Analysing V4/V5 16S rRNA Miseq paired-end reads (2x300). I amplified my eDNA with 51F-y and 926R primer sets and sent the samples for Illumina Miseq sequencing. I received the sequences as FASTQ.gz file. Do i need to trim the primers or adapters? I received the sequesnces as separate samples meaning they did the demultiplexing.I do not know the adapters they used (probably the common illumina adapters). They shared FASTQC report which insicate that all reads were 301 bp (illumina added 1 more base pair) both the reverse and the forward. However I tried to run this script
primer sequences used during pcr
FWD_PRIMER="GTGYCAGCMGCCGCGGTAA"
REV_PRIMER="CCGYCAATTYMTTTRAGTT"
Looping through all forward reads (_R1.fastq.gz)

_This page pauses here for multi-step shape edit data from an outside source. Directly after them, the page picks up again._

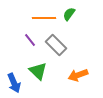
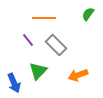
green semicircle: moved 19 px right
purple line: moved 2 px left
green triangle: rotated 30 degrees clockwise
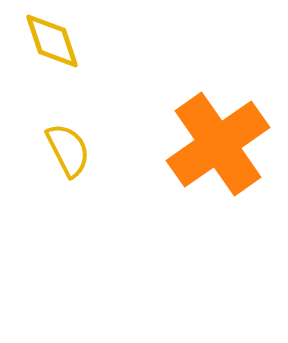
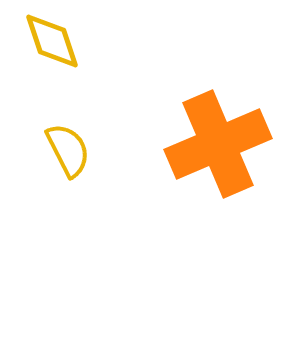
orange cross: rotated 12 degrees clockwise
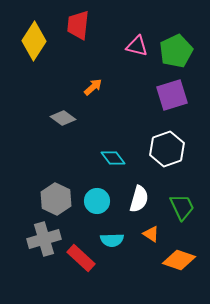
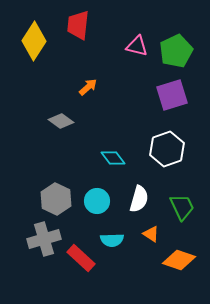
orange arrow: moved 5 px left
gray diamond: moved 2 px left, 3 px down
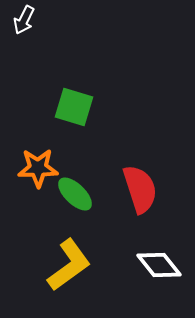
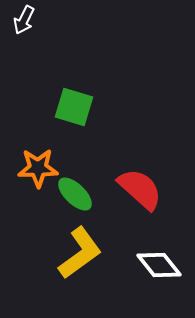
red semicircle: rotated 30 degrees counterclockwise
yellow L-shape: moved 11 px right, 12 px up
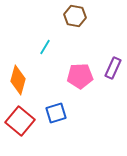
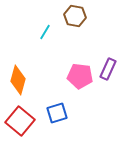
cyan line: moved 15 px up
purple rectangle: moved 5 px left, 1 px down
pink pentagon: rotated 10 degrees clockwise
blue square: moved 1 px right
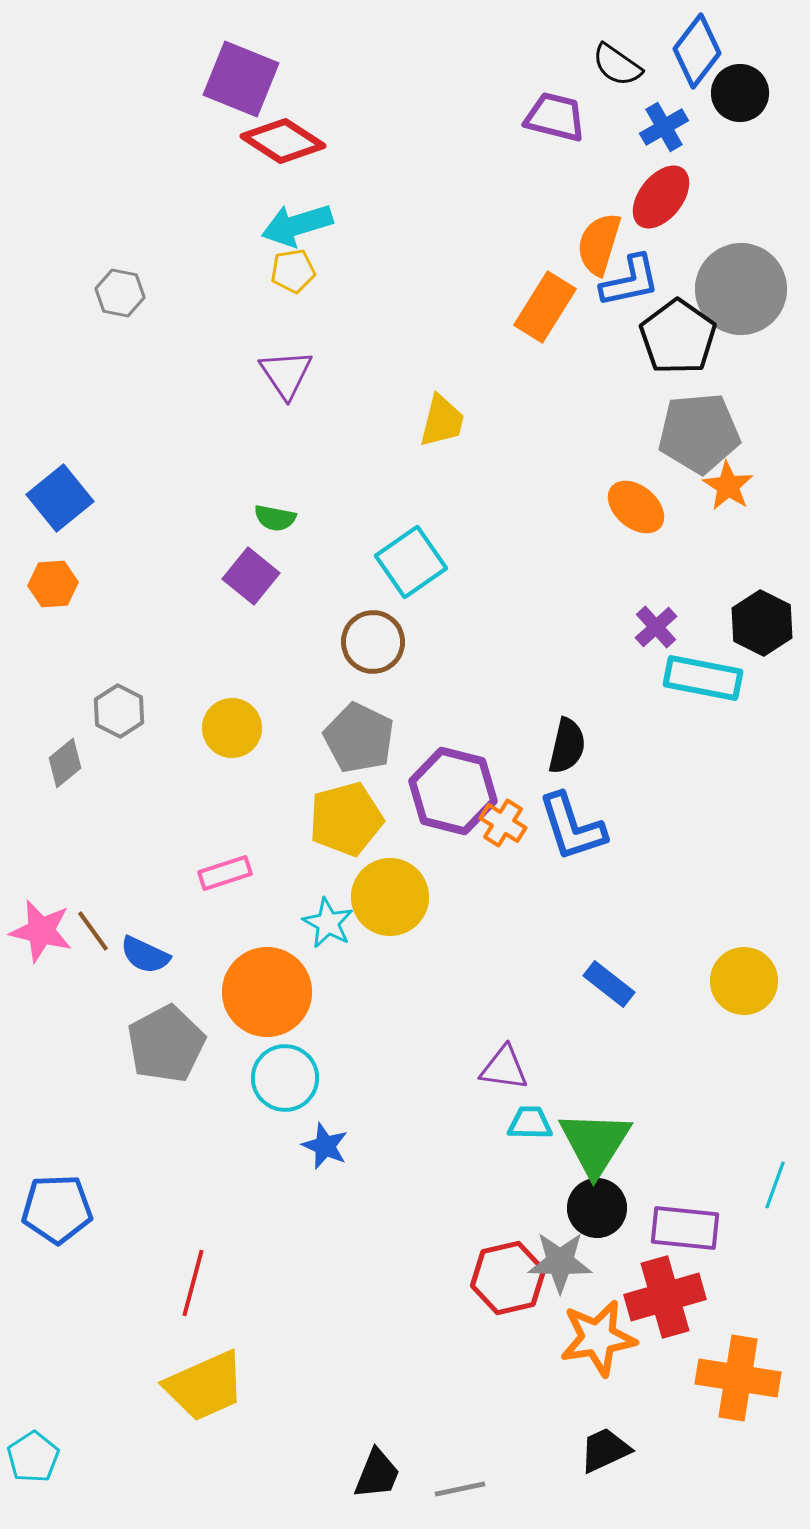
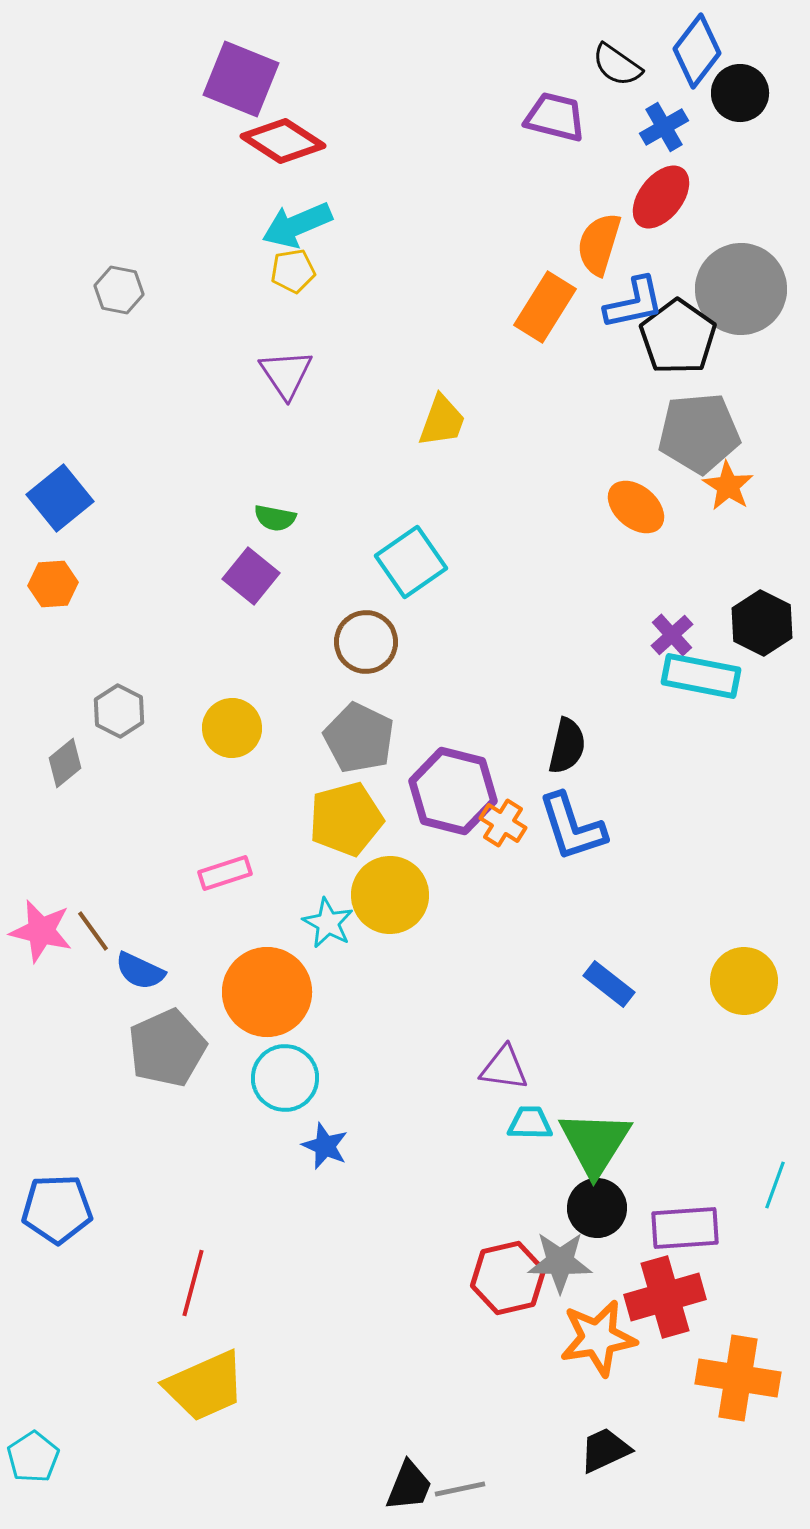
cyan arrow at (297, 225): rotated 6 degrees counterclockwise
blue L-shape at (630, 281): moved 4 px right, 22 px down
gray hexagon at (120, 293): moved 1 px left, 3 px up
yellow trapezoid at (442, 421): rotated 6 degrees clockwise
purple cross at (656, 627): moved 16 px right, 8 px down
brown circle at (373, 642): moved 7 px left
cyan rectangle at (703, 678): moved 2 px left, 2 px up
yellow circle at (390, 897): moved 2 px up
blue semicircle at (145, 955): moved 5 px left, 16 px down
gray pentagon at (166, 1044): moved 1 px right, 4 px down; rotated 4 degrees clockwise
purple rectangle at (685, 1228): rotated 10 degrees counterclockwise
black trapezoid at (377, 1474): moved 32 px right, 12 px down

for R1 in "INPUT_DIR"/*_R1.fastq.gz; do
R2="{R1/_R1.fastq.gz/_R2.fastq.gz}" # Find corresponding R2 read
SAMPLE=$(basename "$R1" _R1.fastq.gz) # Extract sample name
echo "Processing sample: $SAMPLE"
# Running Cutadapt
cutadapt \
-j 4 \
-a "$FWD_PRIMER" -A "$REV_PRIMER" \
--minimum-length 100 \
-o "$OUTPUT_DIR/${SAMPLE}_trimmed_R1.fastq.gz" \
-p "$OUTPUT_DIR/${SAMPLE}_trimmed_R2.fastq.gz" \
"$R1" "$R2"
done
echo "Trimming complete!"
I get the following output
=== Summary ===
Total read pairs processed: 1,156,333
Read 1 with adapter: 536,849 (46.4%)
Read 2 with adapter: 552,446 (47.8%)
== Read fate breakdown ==
Pairs that were too short: 551,224 (47.7%)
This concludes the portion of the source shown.